Why Is Birth Control Use Declining in U.S. Women?

In late 2004, the National Center for Health Statistics released a report analyzing contraceptive usage in the United States from 1982-2002. The report discovered an interesting statistic — the percentage of adult women who had sex in the previous three months but did not use contraception rose from 5.4 percent in 1995 to 7.4 percent in 2002.

The increase was statistically significant and occurred only in adult women over the age of 20 — contraceptive use by teens was unchanged.

The Washington Post reported on the increase noting,

Because the survey is so large (more than 7,600 women) and known for its accuracy, “an increase of even two percentage points is worrisome,” said John S. Santelli, a professor of population and family health at the Mailman School of Public Health at Columbia University. Even as he cheered the news that a growing number of teenagers are using contraception, Santelli wondered whether doctors are neglecting women.

“Maybe we’re failing with women over 21,” Santelli said.

Much of the speculation about the increase centered around the possibility that women are finding the cost of birth control to be too expensive,

Jeffrey Jensen, director of the Women’s Health Research Unit at Oregon Health and Science University, said he regularly encounters patients who have trouble affording birth control, even if their private insurance covers it.

“It is absolutely unconscionable that women have a co-pay of $20 or $25 [month] for contraceptives and men are getting off scot-free,” Jensen said.
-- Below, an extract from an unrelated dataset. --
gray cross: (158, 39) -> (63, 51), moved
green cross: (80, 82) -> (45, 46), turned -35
Drug companies “have cut way back” on free samples and many women turn to less effective types of birth control because of cost, he said, “running a greater risk of pregnancy as a result.”

Not sure why Jensen feels the need to turn this into a men vs. women thing (men “get off scot-free”). The last time I checked, no major insurance company covers the primary male contraceptive — condoms.
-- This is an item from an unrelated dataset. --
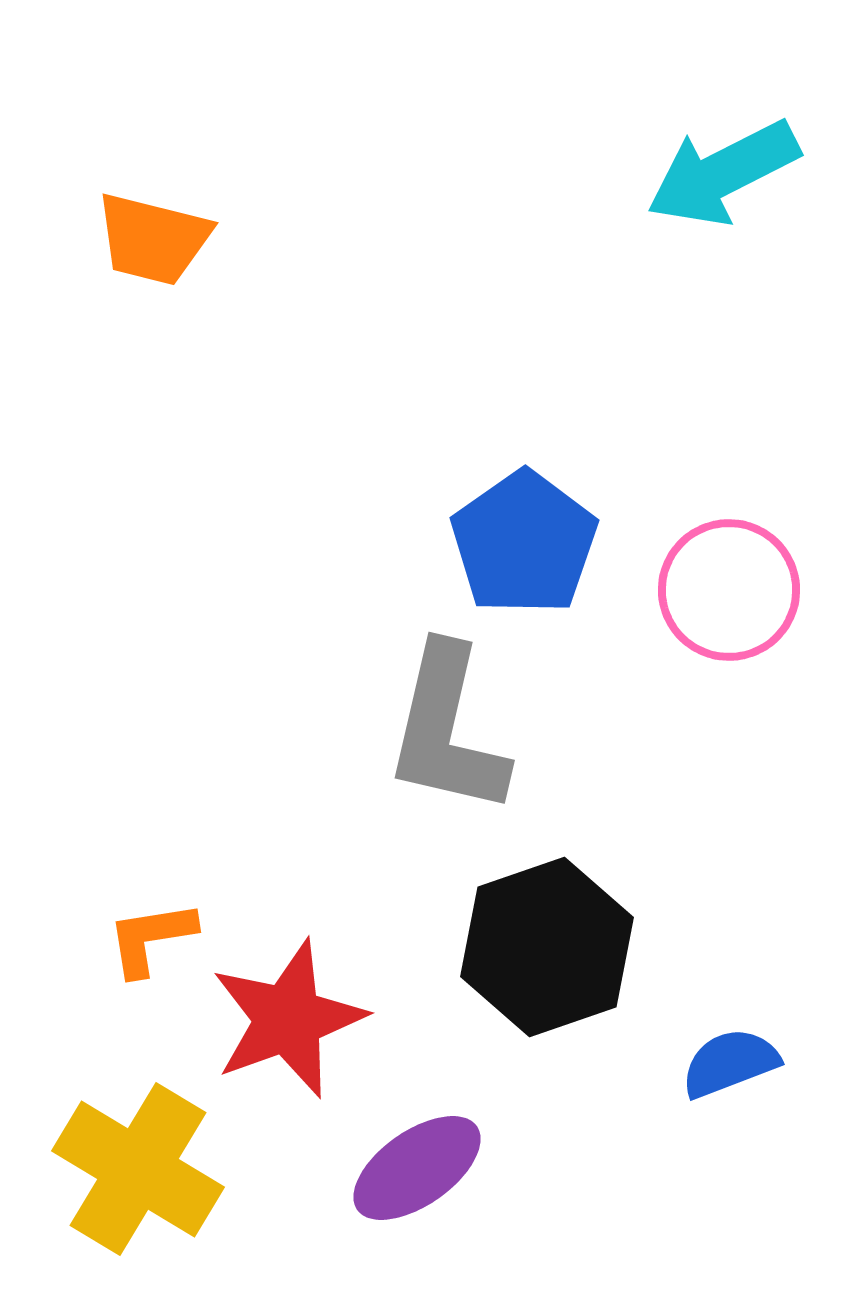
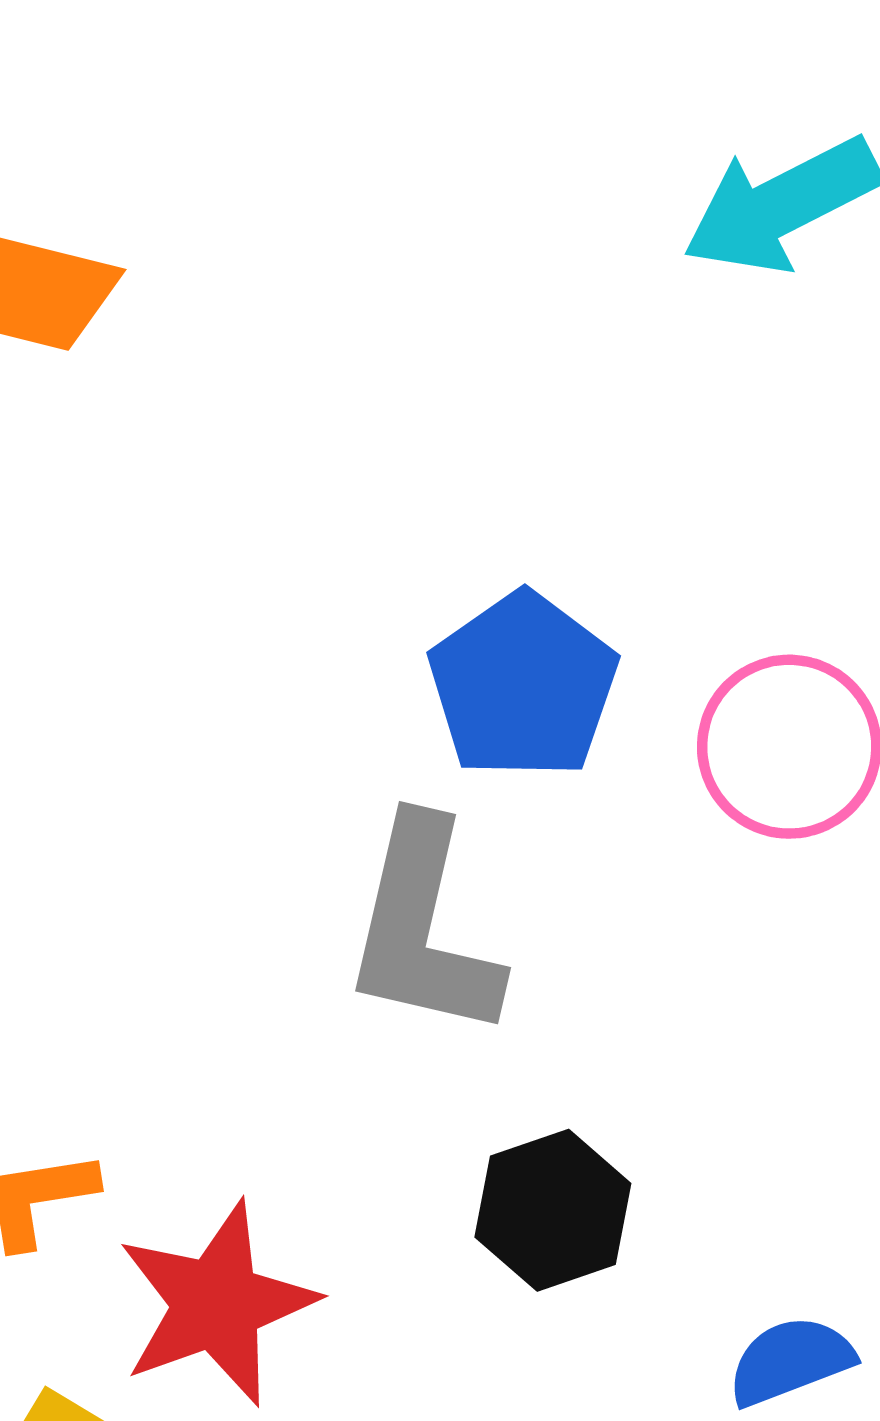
black hexagon: (547, 947) -> (553, 1210), size x0.7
Another speculation is that there was a decline in comprehensive sex education as the abstinence movement gained steam in the 1980s and 1990s. According to the Washington Post,

Several recent studies found that as the abstinence-until-marriage movement surged, there was a “considerable drop” in comprehensive sex education from 1988 to 2000, Santelli said. “Women in their twenties have probably gotten less effective information about contraception,” he said.

Or it could simply be a one-time outlier in the sample. After all, the difference between 1995 and 2002 women who had sex without using contraception was only 129 out of the 6,493 women 20 or over interviewed in the survey.

Sources:

More women opting against birth control, study finds. Ceci Connolly, Washington Post, January 4, 2005.

Teenagers in the United States: Sexual Activity, Contraceptive Use, and Childbearing, 2002. Joyce C. Abma, PhD.; Gladys M. Martinez, PhD.; William D. Mosher, PhD.; and Brittany S. Dawson, M.P.P., Division of Vital Statistics. December 2004.